■ Problem details: Output exactly the lines of the listing below that run from the line with "Unlimited classes per month one" through the line with "Election Day November 3, 2026". No pictures.

■ Material supplied:
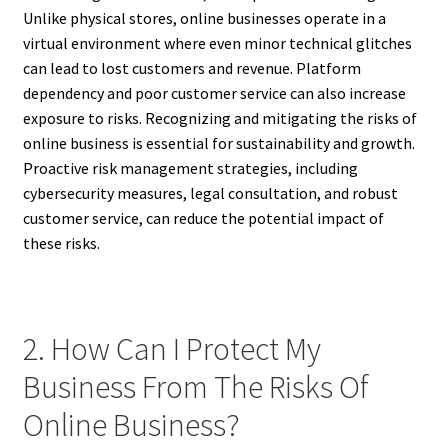
Unlike physical stores, online businesses operate in a
virtual environment where even minor technical glitches
can lead to lost customers and revenue. Platform
dependency and poor customer service can also increase
exposure to risks. Recognizing and mitigating the risks of
online business is essential for sustainability and growth.
Proactive risk management strategies, including
cybersecurity measures, legal consultation, and robust
customer service, can reduce the potential impact of
these risks.
2. How Can I Protect My
Business From The Risks Of
Online Business?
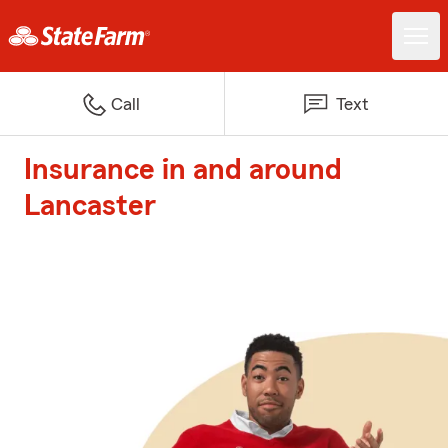
Call
Text
Insurance in and around
Lancaster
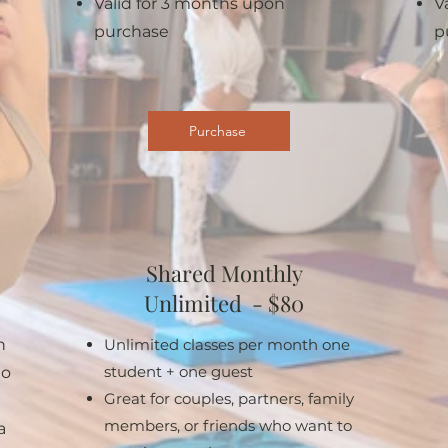
Valid for 3 months upon
V
purchase
p
Purchase
Shared Monthly
Unlimited - $80
h
Unlimited classes per month one
student + one guest
to
Great for couples, partners, family
members, or friends who want to
a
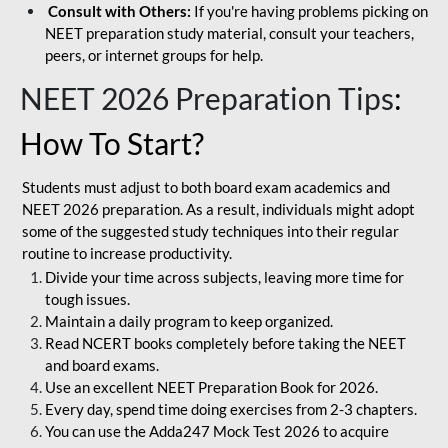
Consult with Others:
If you're having problems picking on
NEET preparation study material, consult your teachers,
peers, or internet groups for help.
NEET 2026 Preparation Tips
:
How To Start?
Students must adjust to both board exam academics and
NEET 2026 preparation. As a result, individuals might adopt
some of the suggested study techniques into their regular
routine to increase productivity.
Divide your time across subjects, leaving more time for
tough issues.
Maintain a daily program to keep organized.
Read NCERT books completely before taking the NEET
and board exams.
Use an excellent NEET Preparation Book for 2026.
Every day, spend time doing exercises from 2-3 chapters.
You can use the Adda247 Mock Test 2026 to acquire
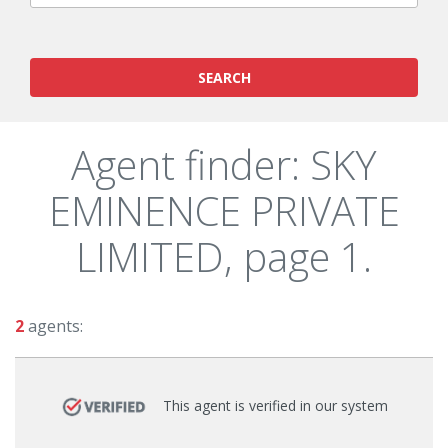
SEARCH
Agent finder: SKY
EMINENCE PRIVATE
LIMITED, page 1.
2
agents:
This agent is verified in our system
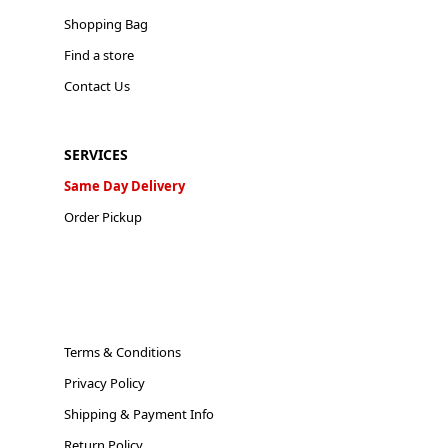
Shopping Bag
Find a store
Contact Us
SERVICES
Same Day Delivery
Order Pickup
Terms & Conditions
Privacy Policy
Shipping & Payment Info
Return Policy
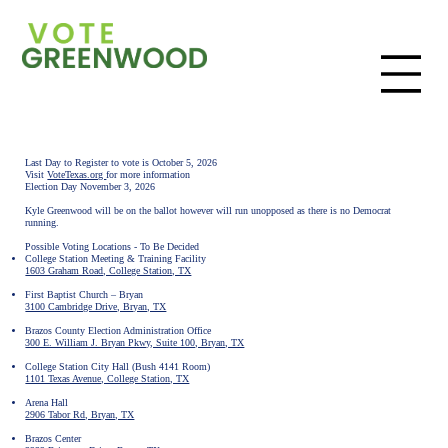
Last Day to Register to vote is October 5, 2026
Visit
VoteTexas.org
for more information
Election Day November 3, 2026
Kyle Greenwood will be on the ballot however will run unopposed as there is no Democrat
running.
Possible Voting Locations - To Be Decided
College Station Meeting & Training Facility
1603 Graham Road, College Station, TX
First Baptist Church – Bryan
3100 Cambridge Drive, Bryan, TX
Brazos County Election Administration Office
300 E. William J. Bryan Pkwy, Suite 100, Bryan, TX
College Station City Hall (Bush 4141 Room)
1101 Texas Avenue, College Station, TX
Arena Hall
2906 Tabor Rd, Bryan, TX
Brazos Center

■ Task output:
Unlimited classes per month one
student + one guest
to
Great for couples, partners, family
members, or friends who want to
a
Consult with Others:
If you're having problems picking on
NEET preparation study material, consult your teachers,
peers, or internet groups for help.
NEET 2026 Preparation Tips
:
How To Start?
Students must adjust to both board exam academics and
NEET 2026 preparation. As a result, individuals might adopt
some of the suggested study techniques into their regular
routine to increase productivity.
Divide your time across subjects, leaving more time for
tough issues.
Maintain a daily program to keep organized.
Read NCERT books completely before taking the NEET
and board exams.
Use an excellent NEET Preparation Book for 2026.
Every day, spend time doing exercises from 2-3 chapters.
You can use the Adda247 Mock Test 2026 to acquire
SEARCH
Agent finder: SKY
EMINENCE PRIVATE
LIMITED, page 1.
2
agents:
This agent is verified in our system
Shopping Bag
Find a store
Contact Us
SERVICES
Same Day Delivery
Order Pickup
Terms & Conditions
Privacy Policy
Shipping & Payment Info
Return Policy
Last Day to Register to vote is October 5, 2026
Visit
VoteTexas.org
for more information
Election Day November 3, 2026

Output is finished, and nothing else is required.